In this case, a BCS PEMFC stack, manufactured by the American Company BCS Technologies, with 500 W, was used to examine the performance of the SDO algorithm. The characteristics of this BCS PEMFC were reported by Ali M et al. [19], as follows: Ncell = 32, A = 64 cm2, Tstack = 333 K, PH2 = 1 atm, and PO2 = 0.2075 atm. The dataset measurements I/V (reported in Table A2 in the Appendix A) of the BCS 500-W PEMFC stack were utilized to optimize nine unknown parameters, using the SDO algorithm as well as the other five algorithms that were mentioned previously, for comparison. Table 5 presents the SSE results that were obtained by the different algorithms. Consistent with Table 5, the smallest SSE values were achieved by the SDO algorithm, as compared with the other algorithms, i.e., the results show that the SDO algorithm was able to improve the previous best SSE value. Table 6 shows that the algorithms that were used in this case study successfully extracted the nine parameters.

4.2.2. Horizon-500W

An open-cathode Horizon PEMFC, with a nominal power of 500 W, was used to validate the performance of the SDO. The operating details for this PEMFC can be found in Refs. [33,54], and its features are as follows: Ncell = 36, A = 52 cm2, Tstack = 333 K, PH2 = 0.55 atm, and PO2 = 1 atm.
The current vs. voltage datasets that were utilized to validate the SDO-determined optimal PEMFC stack parameters, are presented in Table A3. To assess the SDO results, comparisons with other algorithm methods were performed, as shown in Table 7. As per the tabulated values, SDO gave the best SSE value among all the optimizers. The performance test measures and numerical comparisons with the other optimizers noticeably highlight that the SDO was best able to optimize the nine unknown PEMFC model parameters. Table 8 compares the parameter values and minimum SSE values for the PEMFC stack with those given by the other algorithms.

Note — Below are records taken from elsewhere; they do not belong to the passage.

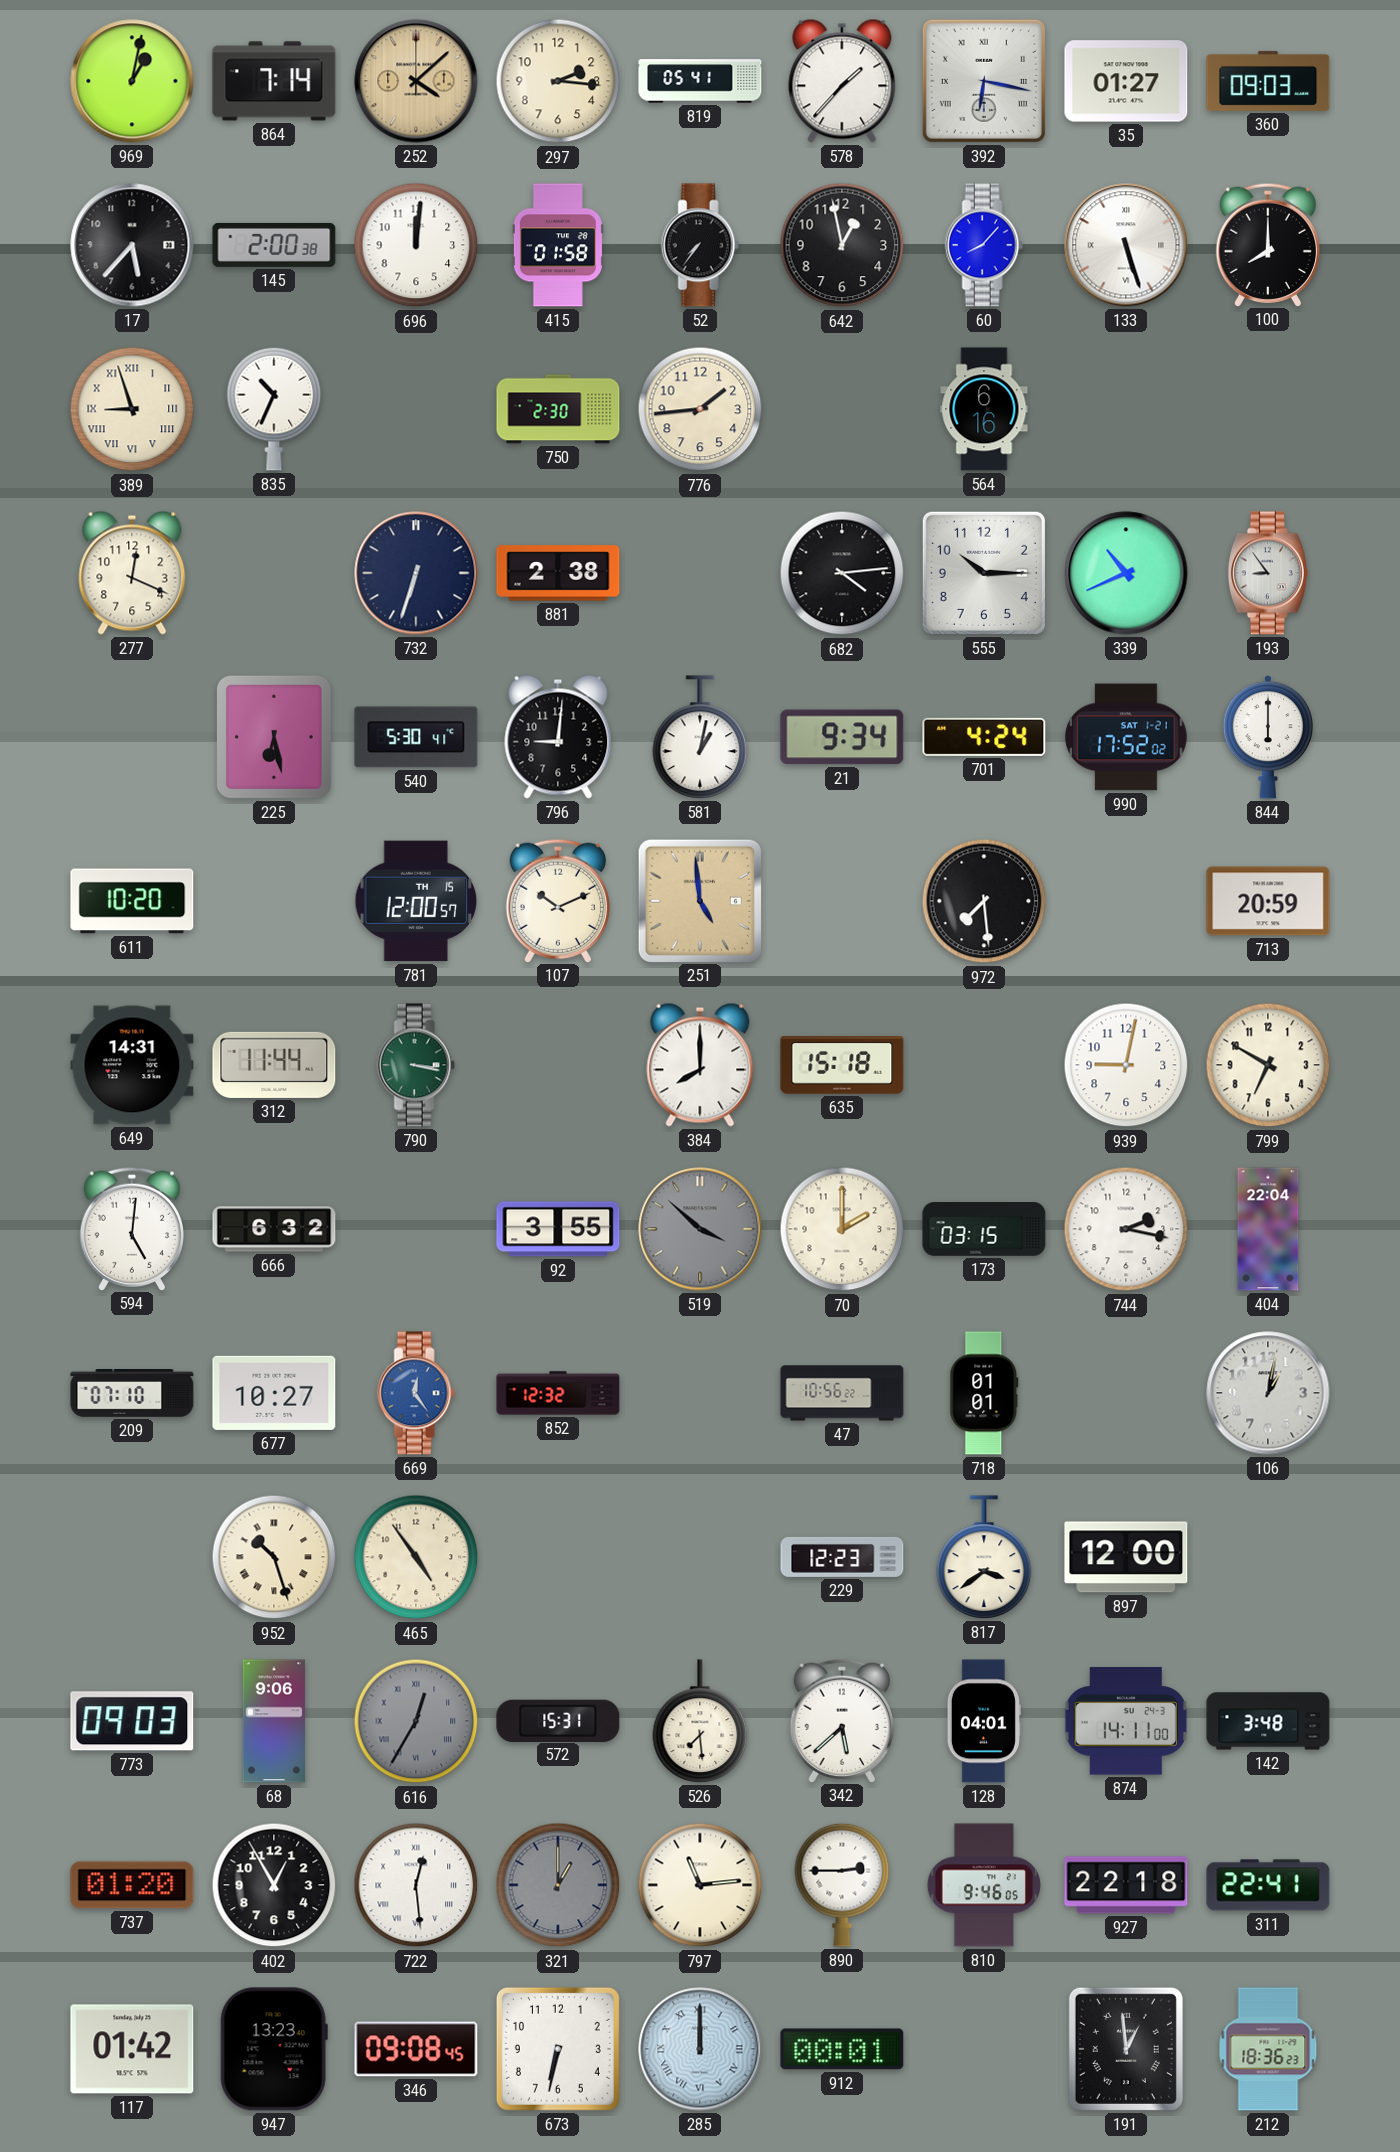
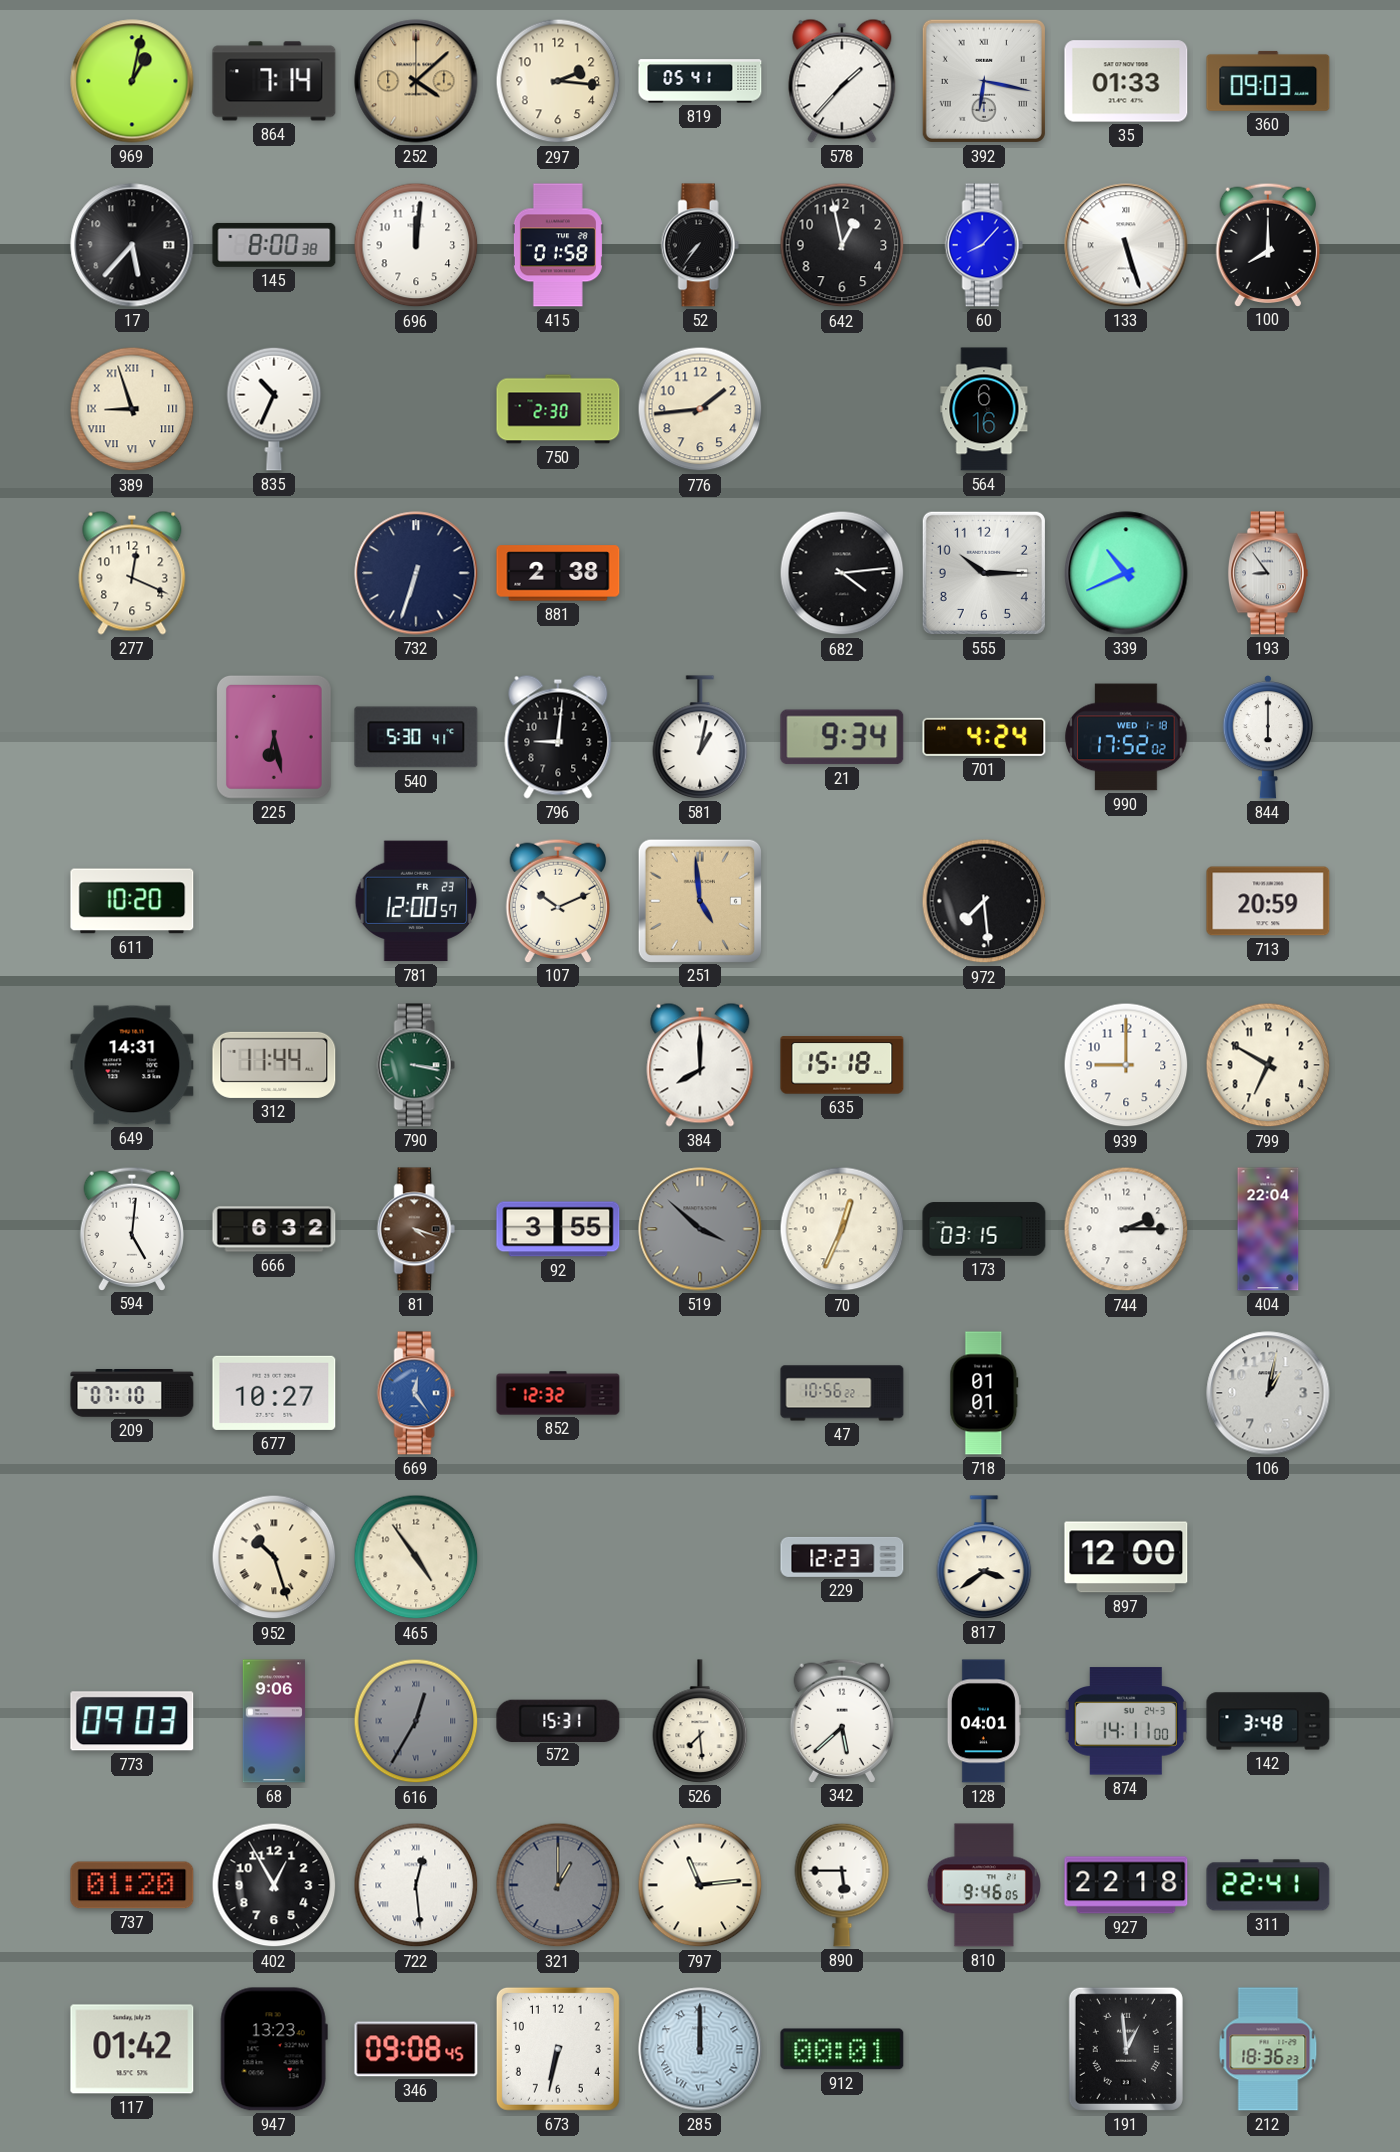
35: 01:27 -> 01:33
145: 2:00 -> 8:00
990 date: SAT 1-21 -> WED 1-18
781 date: TH 15 -> FR 23
939: 9:02 -> 9:00
81: none -> 4:18
70: 2:00 -> 12:34
744: 2:17 -> 2:15
890: 2:45 -> 5:45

As shown in Table 8, the method precision and advantages of the SDO algorithm are greater than those for the other algorithms.

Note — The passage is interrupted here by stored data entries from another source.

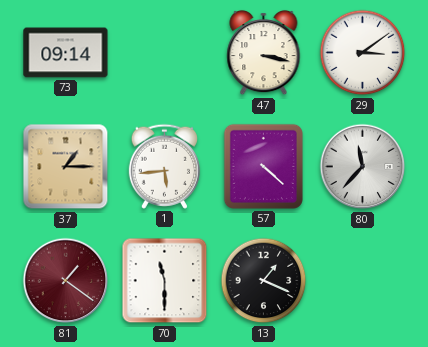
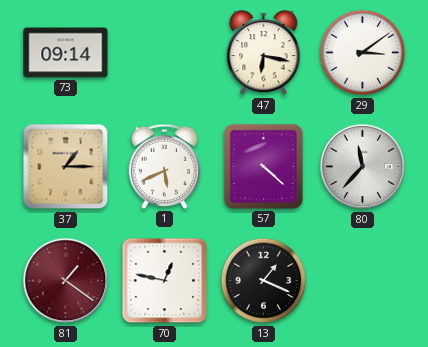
47: 3:17 -> 6:17
1: 5:44 -> 5:41
70: 11:30 -> 12:47
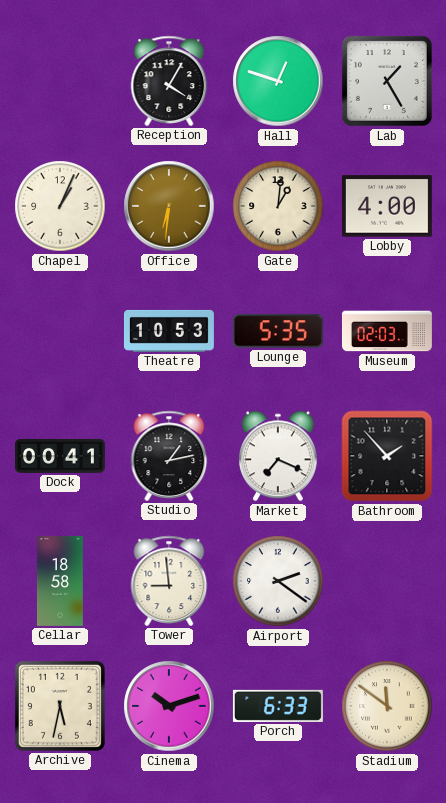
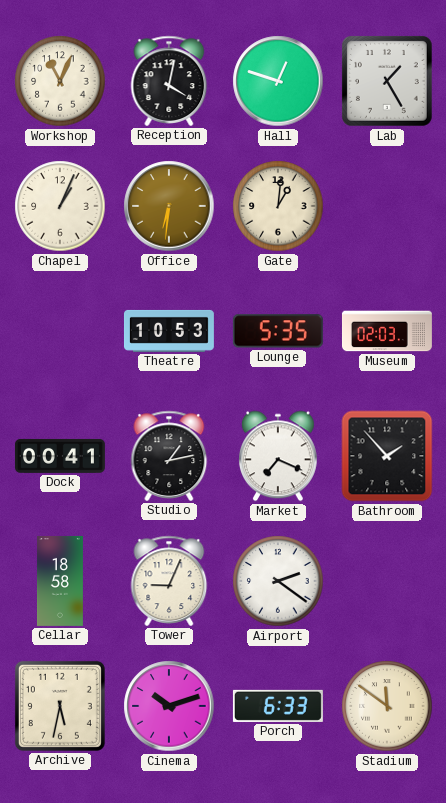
Workshop: none -> 11:04
Reception: 4:05 -> 4:02
Lobby: 4:00 -> none
Tower: 8:59 -> 9:04
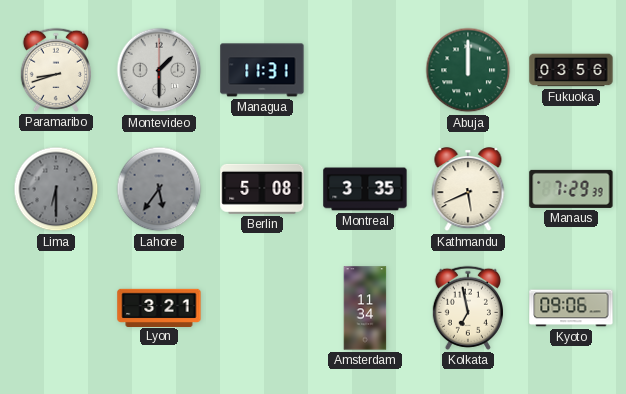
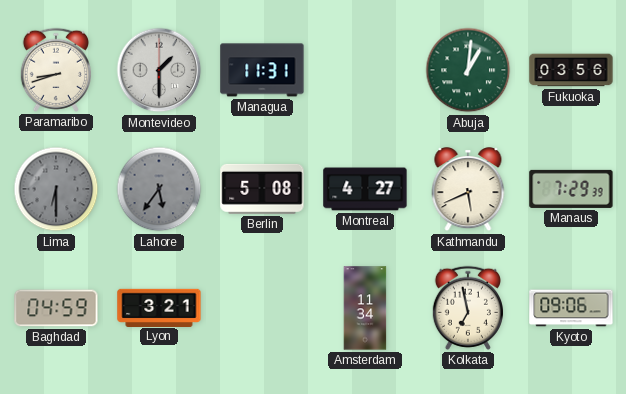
Abuja: 12:00 -> 1:01
Montreal: 3:35 -> 4:27
Baghdad: none -> 04:59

4.3. Average Convergence Rate

Under the same operating conditions that were used for the three above-mentioned PEMFC stacks, the average convergence curves of the best SSE values of 50 runs that were generated by SDO, WOA, GWO, SSA, HHO, and GA, are shown in Figure 5. It can be observed from Figure 5 that in the first 100 iterations, the average convergence rate of the first three algorithms followed the following order: SDO > GWO > WOA. In later iterations, the inset (zoomed-in portion) of Figure 5 indicates that their convergence rate follows the following order: SDO > GWO > SSA. Indeed, for the whole optimization process, the SDO algorithm has the fastest rate of convergence and the highest SSE accuracy when compared with WOA, GWO, SSA, HHO, and GA. This supremacy can be attributed to the algorithm architecture that was discussed in Section 3.

5. Conclusions

A novel design methodology, based on a newly proposed computational intelligence algorithm, named SDO, to identify the parameters of three PEMFC stacks under different operating conditions, is proposed. A comparison of SDO with the WOA, GWO, SSA, HHO, and GA algorithms is accomplished by considering the SSE between the measured and calculated voltage for three PEMFC stacks over 50 independent runs. In this regard, the following nine estimated variables were considered :   ξ 1 ,   ξ 2 ,   ξ 3 ,   ξ 4 ,   R c ,   β ,   λ ,   l ,   and   J m a x . The investigation was experimentally implemented on the following different PEMFC stacks: 250W stack, BCS-500W, and Horizon-500W. It was assumed that the relative humidity at the anode and cathode sides was 100% for all the PEMFCs. The optimization results validate the supremacy and reliability of the SDO algorithm over the other algorithms, in terms of extracting the optimal parameters of PEMFC stacks under different conditions. SDO converged rapidly towards the optimum solutions for the three PEMFCs stacks; this was not the case for the other algorithms, particularly for GA, which diverged significantly. Moreover, the achieved STD of SDO was markedly lower than that for the other algorithms, highlighting the reason for the accuracy and repeatability of the SDO algorithm. Utilization of the SDO algorithm in dynamic PEMFC model identification, as well as the investigation of new algorithms, are suggestions for further work.

Author Contributions

Conceptualization, A.A.A.-S., F.A.A.A. and M.S.A.; Data cu-ration, K.A.; Formal analysis, A.A.A.-S., F.A.A.A., F.A.A. and H.M.H.F.; Funding acquisition, M.S.A. and F.A.A.; Investigation, F.A.A.A.; Methodology, A.A.A.-S. and F.A.A.A.; Resources, M.S.A., F.A.A. and J.A.; Validation, A.A.A.-S., F.A.A.A. and J.A.; Visualization, H.M.H.F. and K.A.; Writing—original draft, A.A.A.-S. and F.A.A.A. All authors have read and agreed to the published version of the manuscript.

Funding

This work was supported by the Researchers Supporting Project number (RSP-2021/252), King Saud University, Riyadh, Saudi Arabia.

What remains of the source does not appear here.